- Directions -
For each record that follows, restate the text exactly and drop the pictures.

── Records supplied

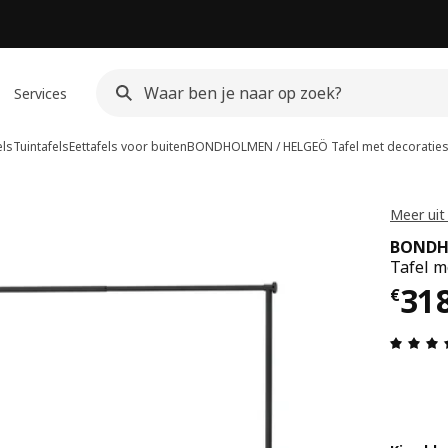
Services
els
Tuintafels
Eettafels voor buiten
BONDHOLMEN / HELGEÖ
Tafel met decoratie
Meer ui
BONDH
Tafel m
Prij
31
€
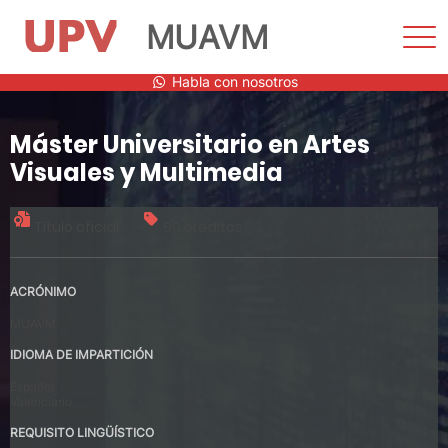
MUAVM
Most
men
Saltar
Habla con nosotros
al
contenido
Máster Universitario en Artes
Visuales y Multimedia
Título oficial
90 créditos
ACRÓNIMO
MUAVM
IDIOMA DE IMPARTICIÓN
Español
Valenciano
REQUISITO LINGÜÍSTICO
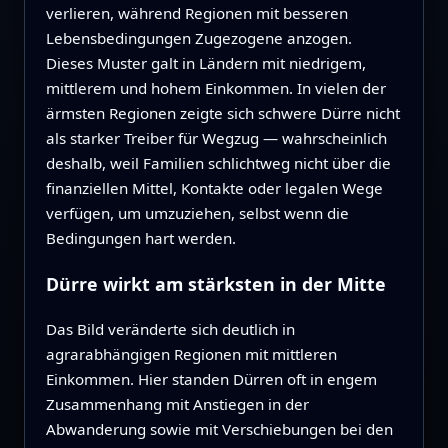
verlieren, während Regionen mit besseren
Lebensbedingungen Zugezogene anzogen.
Dieses Muster galt in Ländern mit niedrigem,
mittlerem und hohem Einkommen. In vielen der
ärmsten Regionen zeigte sich schwere Dürre nicht
als starker Treiber für Wegzug — wahrscheinlich
deshalb, weil Familien schlichtweg nicht über die
finanziellen Mittel, Kontakte oder legalen Wege
verfügen, um umzuziehen, selbst wenn die
Bedingungen hart werden.
Dürre wirkt am stärksten in der Mitte
Das Bild veränderte sich deutlich in
agrarabhängigen Regionen mit mittleren
Einkommen. Hier standen Dürren oft in engem
Zusammenhang mit Anstiegen in der
Abwanderung sowie mit Verschiebungen bei den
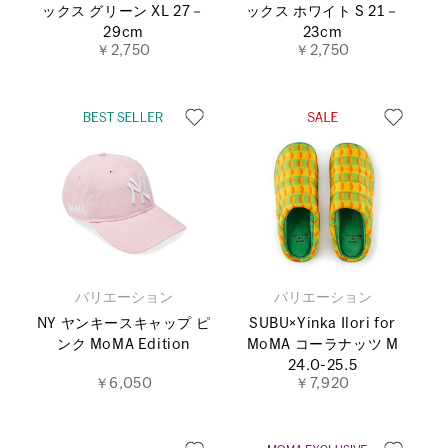
ックス グリーン XL 27－
ックス ホワイト S 21－
29cm
23cm
￥2,750
￥2,750
バリエーション
バリエーション
NY ヤンキースキャップ ピ
SUBU×Yinka Ilori for
ンク MoMA Edition
MoMA コーラナッツ M
24.0-25.5
￥6,050
￥7,920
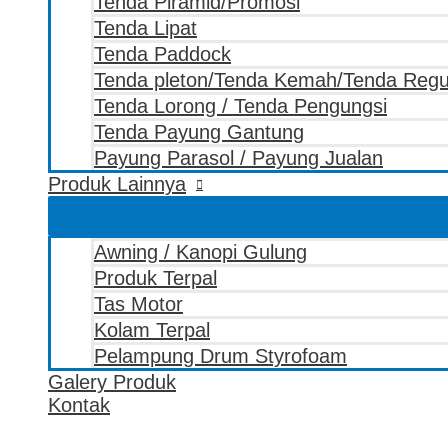
Tenda Piramid/Promosi
Tenda Lipat
Tenda Paddock
Tenda pleton/Tenda Kemah/Tenda Reg
Tenda Lorong / Tenda Pengungsi
Tenda Payung Gantung
Payung Parasol / Payung Jualan
Produk Lainnya
Awning / Kanopi Gulung
Produk Terpal
Tas Motor
Kolam Terpal
Pelampung Drum Styrofoam
Galery Produk
Kontak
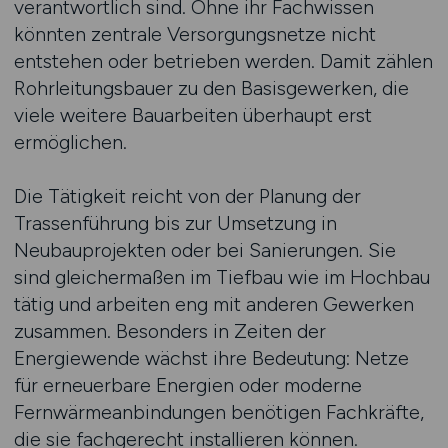
verantwortlich sind. Ohne ihr Fachwissen
könnten zentrale Versorgungsnetze nicht
entstehen oder betrieben werden. Damit zählen
Rohrleitungsbauer zu den Basisgewerken, die
viele weitere Bauarbeiten überhaupt erst
ermöglichen.
Die Tätigkeit reicht von der Planung der
Trassenführung bis zur Umsetzung in
Neubauprojekten oder bei Sanierungen. Sie
sind gleichermaßen im Tiefbau wie im Hochbau
tätig und arbeiten eng mit anderen Gewerken
zusammen. Besonders in Zeiten der
Energiewende wächst ihre Bedeutung: Netze
für erneuerbare Energien oder moderne
Fernwärmeanbindungen benötigen Fachkräfte,
die sie fachgerecht installieren können.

────

- Answer area -
Services
els
Tuintafels
Eettafels voor buiten
BONDHOLMEN / HELGEÖ
Tafel met decoratie
Meer ui
BONDH
Tafel m
Prij
31
€
MUAVM
Most
men
Saltar
Habla con nosotros
al
contenido
Máster Universitario en Artes
Visuales y Multimedia
Título oficial
90 créditos
ACRÓNIMO
MUAVM
IDIOMA DE IMPARTICIÓN
Español
Valenciano
REQUISITO LINGÜÍSTICO
verlieren, während Regionen mit besseren
Lebensbedingungen Zugezogene anzogen.
Dieses Muster galt in Ländern mit niedrigem,
mittlerem und hohem Einkommen. In vielen der
ärmsten Regionen zeigte sich schwere Dürre nicht
als starker Treiber für Wegzug — wahrscheinlich
deshalb, weil Familien schlichtweg nicht über die
finanziellen Mittel, Kontakte oder legalen Wege
verfügen, um umzuziehen, selbst wenn die
Bedingungen hart werden.
Dürre wirkt am stärksten in der Mitte
Das Bild veränderte sich deutlich in
agrarabhängigen Regionen mit mittleren
Einkommen. Hier standen Dürren oft in engem
Zusammenhang mit Anstiegen in der
Abwanderung sowie mit Verschiebungen bei den
ックス グリーン XL 27－
ックス ホワイト S 21－
29cm
23cm
￥2,750
￥2,750
バリエーション
バリエーション
NY ヤンキースキャップ ピ
SUBU×Yinka Ilori for
ンク MoMA Edition
MoMA コーラナッツ M
24.0-25.5
￥6,050
￥7,920
Tenda Piramid/Promosi
Tenda Lipat
Tenda Paddock
Tenda pleton/Tenda Kemah/Tenda Reg
Tenda Lorong / Tenda Pengungsi
Tenda Payung Gantung
Payung Parasol / Payung Jualan
Produk Lainnya
Awning / Kanopi Gulung
Produk Terpal
Tas Motor
Kolam Terpal
Pelampung Drum Styrofoam
Galery Produk
Kontak
verantwortlich sind. Ohne ihr Fachwissen
könnten zentrale Versorgungsnetze nicht
entstehen oder betrieben werden. Damit zählen
Rohrleitungsbauer zu den Basisgewerken, die
viele weitere Bauarbeiten überhaupt erst
ermöglichen.
Die Tätigkeit reicht von der Planung der
Trassenführung bis zur Umsetzung in
Neubauprojekten oder bei Sanierungen. Sie
sind gleichermaßen im Tiefbau wie im Hochbau
tätig und arbeiten eng mit anderen Gewerken
zusammen. Besonders in Zeiten der
Energiewende wächst ihre Bedeutung: Netze
für erneuerbare Energien oder moderne
Fernwärmeanbindungen benötigen Fachkräfte,
die sie fachgerecht installieren können.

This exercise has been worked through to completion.